As the observed median differences for GTV and PTV volumes after plan adaptation in comparison to the BP were 0.0 cc and 0.4 cc respectively, these can be regarded as negligible. These slight variations in PTV volume were most probably caused by anatomical alterations leading to an altered CTV volume and/or inter-observer variability. As the Viewray planning software does not include the possibility to rotate a contoured structure in case of patient rotations, recontouring in some slices may also lead to slight alterations. The volume of the GTV did not change from the BP to the RP in 26/75 (34%) of all fractions. Only 7 of these 26 fractions (27%) corresponded to situations where the PTV was more than 2 cm away from the OAR. This indicates that GTV recontouring was not dependent on its proximity to the OAR. While PTV size did not change much between fractions (all volumes shown in Additional file 1), its geometry may still undergo alteration as e.g. shown in Fig. 3. These alterations may be strongly influenced by the OAR in close proximity. This is a possible explanation as to why the PTV coverage is significantly improved by MR-guided online replanning on top of MR-guided setup correction for liver metastases in close proximity to an OAR.

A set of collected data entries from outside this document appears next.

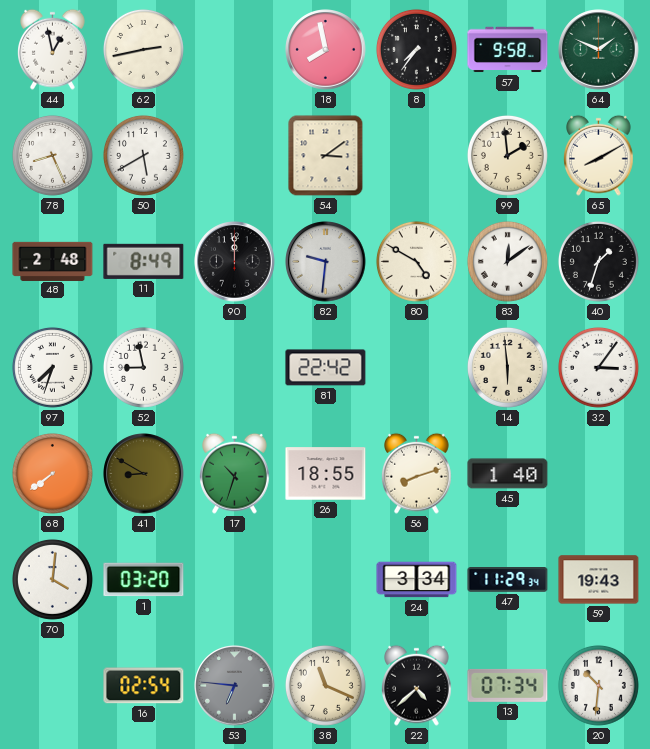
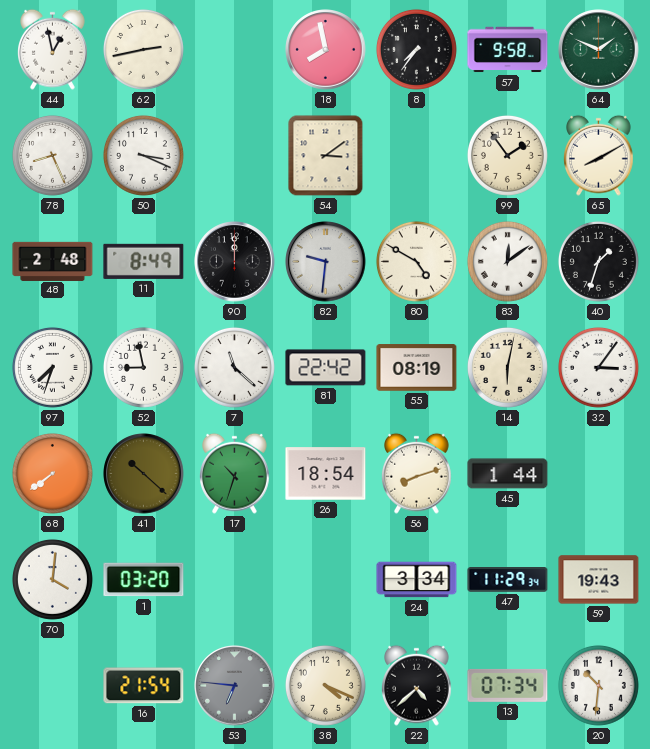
50: 5:40 -> 3:19
99: 1:59 -> 1:54
7: none -> 11:22
55: none -> 08:19
14: 5:59 -> 6:02
41: 8:50 -> 10:22
26: 18:55 -> 18:54
45: 1:40 -> 1:44
16: 02:54 -> 21:54
38: 11:19 -> 4:19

While improving PTV coverage, online adaptation furthermore achieved lower or maintained equal doses in OARs (D1cc and Dmean) for 54% of the applied fractions. Henke et al. reported that daily adaption could allow OAR violations to be successfully reversed in all plans, naming the primary purpose of adaption reversing OAR constraint violation in 75% of cases [13]. The constraints of the trial by Henke et al. were, however, less conservative than the ones employed in the present study and this could explain the observed difference.

The present analysis is limited by its small sample size and use of different fractionation schemes. Intra-fraction motion could lead to altered OAR and GTV doses. In such cases, a post-treatment scan may add additional information concerning the dose distribution. While continuous sagittal cine MR-imaging and tracking of the GTV was performed in the present study, future investigations may benefit from additional post-treatment imaging. While the required time for online adaptation exceeds durations for typical SBRT fractions, it corresponds to procedures such as robotic SBRT or brachytherapy [19, 20]. With the advent of technical advancements, such as automated adaption, future treatment times for SMART could even be reduced considerably [21]. Therefore, this study results may not be as relevant in the future as now, when treatment times will be significantly reduced. However, currently every effort to reduce slot time is relevant to provide sufficient machine time to treat all patients suitable for MRgRT.

Conclusions

MR-guided online replanning SBRT on top of MR-guided setup correction and gating of liver metastases resulted in improved target coverage and OAR sparing for liver metastases with a distance of < 0.2 cm from the edge of the PTV to the nearest luminal OAR. Only marginal improvements in target coverage were observed for target distant to critical OARs, indicating that these patients do not benefit from daily adaptive replanning.